Mount Merapi is an extremely active stratovolcano on the island of Java in Indonesia. It straddles the border of two cities; Yogyakarta and Solo. Aptly, the name ‘Merapi’ is Javanese for Mountain of Fire. It is estimated to have erupted at least 68 times since 1548 and smoke can be seen rising from the summit almost every day. The volcano stands at an elevation of 2,930 m (~9,613 ft).
Thousands of people live within close proximity of the volcano; there are even villages as high as 1,700 m (~5,577 ft) above sea level on its slopes. In 2004 the volcano and an area of 64 km2 (~25 sq mi) surrounding it was designated national park status.
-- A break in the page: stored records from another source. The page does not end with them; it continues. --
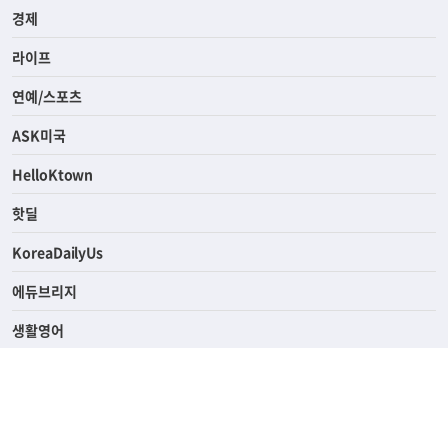
경제
라이프
연예/스포츠
ASK미국
HelloKtown
핫딜
KoreaDailyUs
에듀브리지
생활영어
업소록
의료관광
해피빌리지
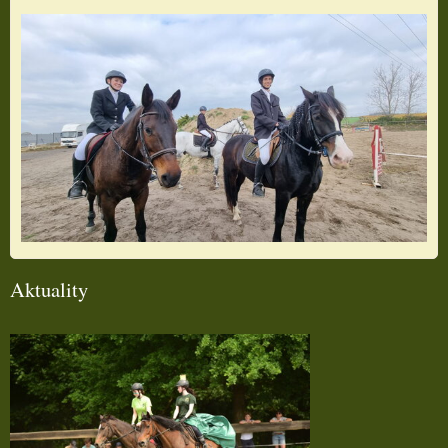
Aktuality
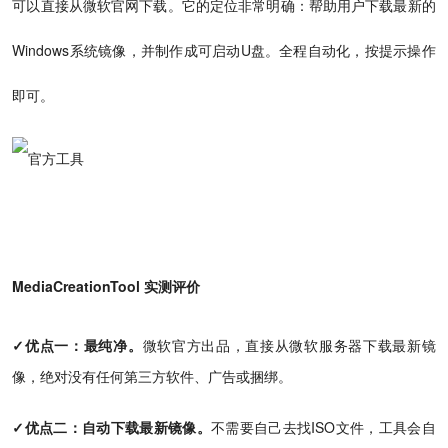
可以直接从微软官网下载。它的定位非常明确：帮助用户下载最新的
Windows系统镜像，并制作成可启动U盘。全程自动化，按提示操作
即可。
MediaCreationTool 实测评价
✓优点一：最纯净。
微软官方出品，直接从微软服务器下载最新镜
像，绝对没有任何第三方软件、广告或捆绑。
✓优点二：自动下载最新镜像。
不需要自己去找ISO文件，工具会自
This was a controversial move, challenged in court by The Indonesian Forum for Environment on behalf of local residents.
Merapi is a popular tourist attraction; appealing to novices and experienced climbers alike. Those with a good level of fitness will not find the trek too difficult. It can take anywhere between 3 and upwards of 4 hours to reach the top, and the same to descend. Many hikers choose to start the climb in the very early hours, in order to reach the summit for sunrise. The views from the top are spectacular and well worth the effort. A series of trails are also available around the base of the mountain for those who prefer a gentler hike.
Merapi is one of the most active volcanoes in the world – always heed local warnings before attempting to visit and ascend.